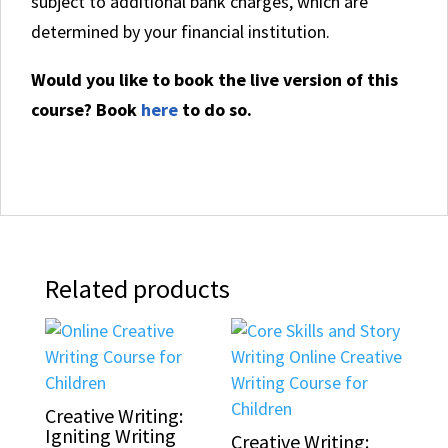
subject to additional bank charges, which are
determined by your financial institution.
Would you like to book the live version of this
course? Book
here
to do so.
Related products
Creative Writing:
Igniting Writing
Creative Writing:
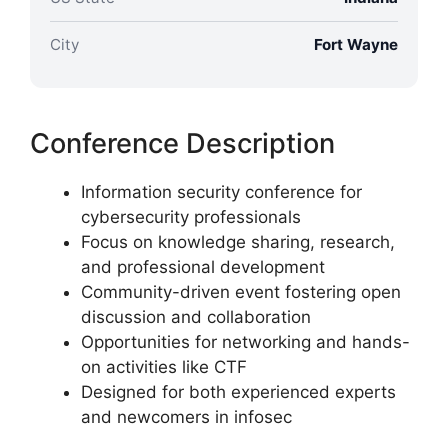
City
Fort Wayne
Conference Description
Information security conference for
cybersecurity professionals
Focus on knowledge sharing, research,
and professional development
Community-driven event fostering open
discussion and collaboration
Opportunities for networking and hands-
on activities like CTF
Designed for both experienced experts
and newcomers in infosec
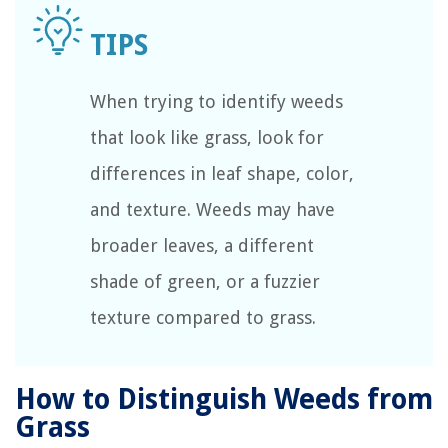
When trying to identify weeds
that look like grass, look for
differences in leaf shape, color,
and texture. Weeds may have
broader leaves, a different
shade of green, or a fuzzier
texture compared to grass.
How to Distinguish Weeds from
Grass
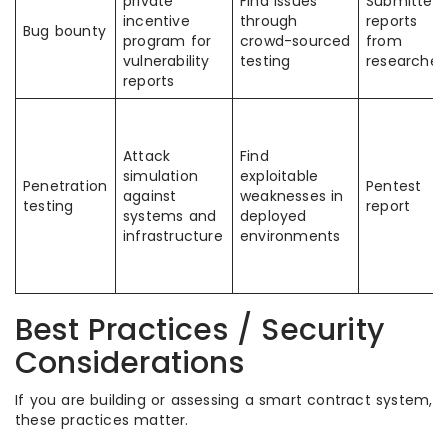
private
Find issues
Submitted
incentive
through
reports
Bug bounty
program for
crowd-sourced
from
vulnerability
testing
researcher
reports
Attack
Find
simulation
exploitable
Penetration
Pentest
against
weaknesses in
testing
report
systems and
deployed
infrastructure
environments
Best Practices / Security
Considerations
If you are building or assessing a smart contract system,
these practices matter.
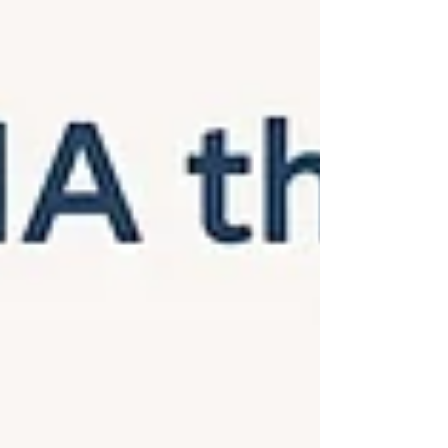
Traineeship. During her stay at Rīga Stradiņš
University, she will gain experience in our
international research environment and learn
about ongoing activities in computational
systems biology and contribute to ongoing
projects within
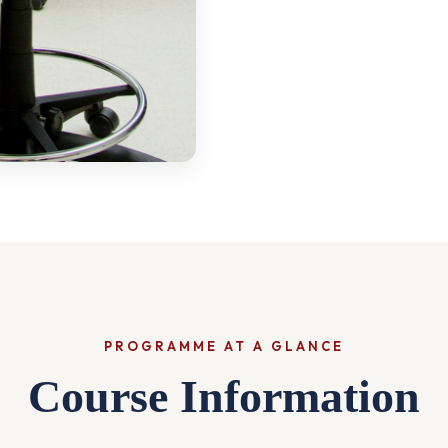
PROGRAMME AT A GLANCE
Course Information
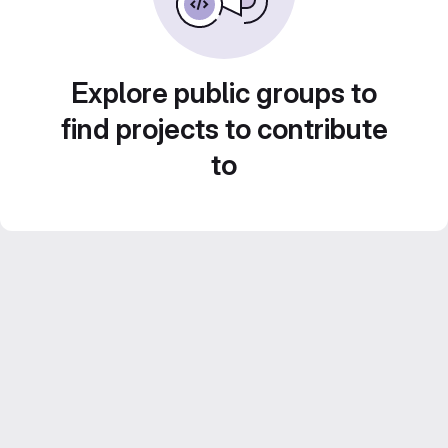
Explore public groups to
find projects to contribute
to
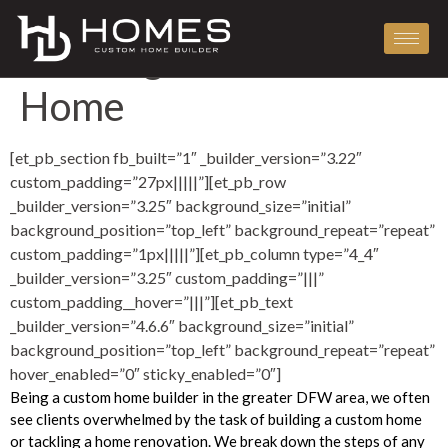
The 4 Phases of
Building a Custom
Home
[et_pb_section fb_built=”1″ _builder_version=”3.22″
custom_padding=”27px|||||”][et_pb_row
_builder_version=”3.25″ background_size=”initial”
background_position=”top_left” background_repeat=”repeat”
custom_padding=”1px|||||”][et_pb_column type=”4_4″
_builder_version=”3.25″ custom_padding=”|||”
custom_padding__hover=”|||”][et_pb_text
_builder_version=”4.6.6″ background_size=”initial”
background_position=”top_left” background_repeat=”repeat”
hover_enabled=”0″ sticky_enabled=”0″]
Being a custom home builder in the greater DFW area, we often
see clients overwhelmed by the task of building a custom home
or tackling a home renovation. We break down the steps of any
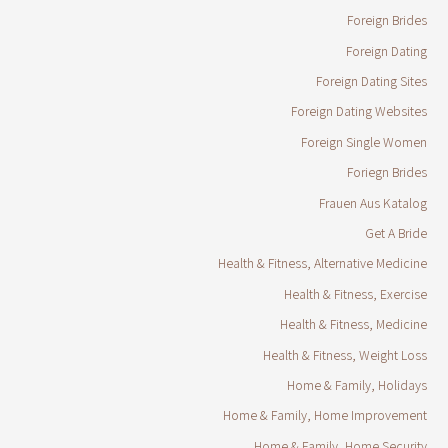
Foreign Brides
Foreign Dating
Foreign Dating Sites
Foreign Dating Websites
Foreign Single Women
Foriegn Brides
Frauen Aus Katalog
Get A Bride
Health & Fitness, Alternative Medicine
Health & Fitness, Exercise
Health & Fitness, Medicine
Health & Fitness, Weight Loss
Home & Family, Holidays
Home & Family, Home Improvement
Home & Family, Home Security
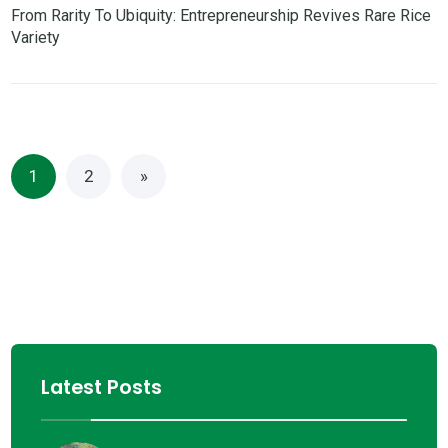
From Rarity To Ubiquity: Entrepreneurship Revives Rare Rice
Variety
1
2
»
Latest Posts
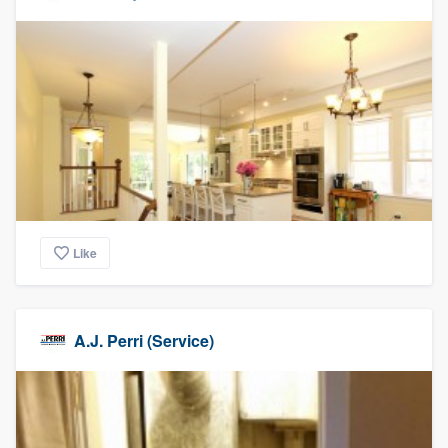
Like
A.J. Perri (Service)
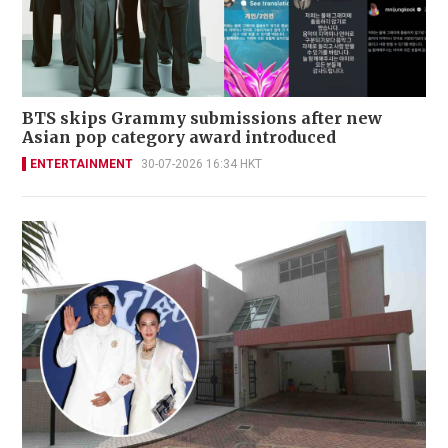
BTS skips Grammy submissions after new
Asian pop category award introduced
ENTERTAINMENT
30-07-2026 16:34 HKT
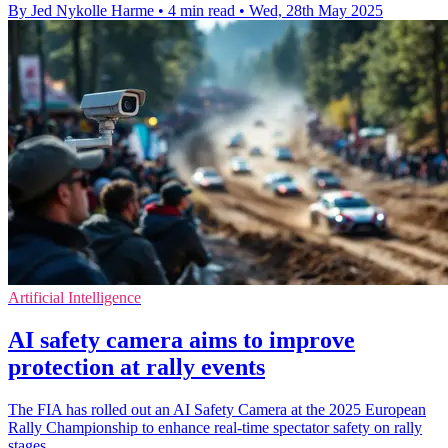
By Jed Nykolle Harme
•
4 min read
•
Wed, 28th May 2025
Artificial Intelligence
AI safety camera aims to improve
protection at rally events
The FIA has rolled out an AI Safety Camera at the 2025 European
Rally Championship to enhance real-time spectator safety on rally
stages.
-.-.-
**Exercise objective:** Please repeat each record exactly and keep every picture out of the copy.

**Answer to this problem:**
subject to additional bank charges, which are
determined by your financial institution.
Would you like to book the live version of this
course? Book
here
to do so.
Related products
Creative Writing:
Igniting Writing
Creative Writing:
City
Fort Wayne
Conference Description
Information security conference for
cybersecurity professionals
Focus on knowledge sharing, research,
and professional development
Community-driven event fostering open
discussion and collaboration
Opportunities for networking and hands-
on activities like CTF
Designed for both experienced experts
and newcomers in infosec
When trying to identify weeds
that look like grass, look for
differences in leaf shape, color,
and texture. Weeds may have
broader leaves, a different
shade of green, or a fuzzier
texture compared to grass.
How to Distinguish Weeds from
Grass
private
Find issues
Submitted
incentive
through
reports
Bug bounty
program for
crowd-sourced
from
vulnerability
testing
researcher
reports
Attack
Find
simulation
exploitable
Penetration
Pentest
against
weaknesses in
testing
report
systems and
deployed
infrastructure
environments
Best Practices / Security
Considerations
If you are building or assessing a smart contract system,
these practices matter.
Traineeship. During her stay at Rīga Stradiņš
University, she will gain experience in our
international research environment and learn
about ongoing activities in computational
systems biology and contribute to ongoing
projects within
PROGRAMME AT A GLANCE
Course Information
Explore public groups to
find projects to contribute
to
The 4 Phases of
Building a Custom
Home
[et_pb_section fb_built=”1″ _builder_version=”3.22″
custom_padding=”27px|||||”][et_pb_row
_builder_version=”3.25″ background_size=”initial”
background_position=”top_left” background_repeat=”repeat”
custom_padding=”1px|||||”][et_pb_column type=”4_4″
_builder_version=”3.25″ custom_padding=”|||”
custom_padding__hover=”|||”][et_pb_text
_builder_version=”4.6.6″ background_size=”initial”
background_position=”top_left” background_repeat=”repeat”
hover_enabled=”0″ sticky_enabled=”0″]
Being a custom home builder in the greater DFW area, we often
see clients overwhelmed by the task of building a custom home
or tackling a home renovation. We break down the steps of any
Foreign Brides
Foreign Dating
Foreign Dating Sites
Foreign Dating Websites
Foreign Single Women
Foriegn Brides
Frauen Aus Katalog
Get A Bride
Health & Fitness, Alternative Medicine
Health & Fitness, Exercise
Health & Fitness, Medicine
Health & Fitness, Weight Loss
Home & Family, Holidays
Home & Family, Home Improvement
Home & Family, Home Security
From Rarity To Ubiquity: Entrepreneurship Revives Rare Rice
Variety
1
2
»
Latest Posts
Like
A.J. Perri (Service)
BTS skips Grammy submissions after new
Asian pop category award introduced
ENTERTAINMENT
30-07-2026 16:34 HKT
By Jed Nykolle Harme
•
4 min read
•
Wed, 28th May 2025
Artificial Intelligence
AI safety camera aims to improve
protection at rally events
The FIA has rolled out an AI Safety Camera at the 2025 European
Rally Championship to enhance real-time spectator safety on rally
stages.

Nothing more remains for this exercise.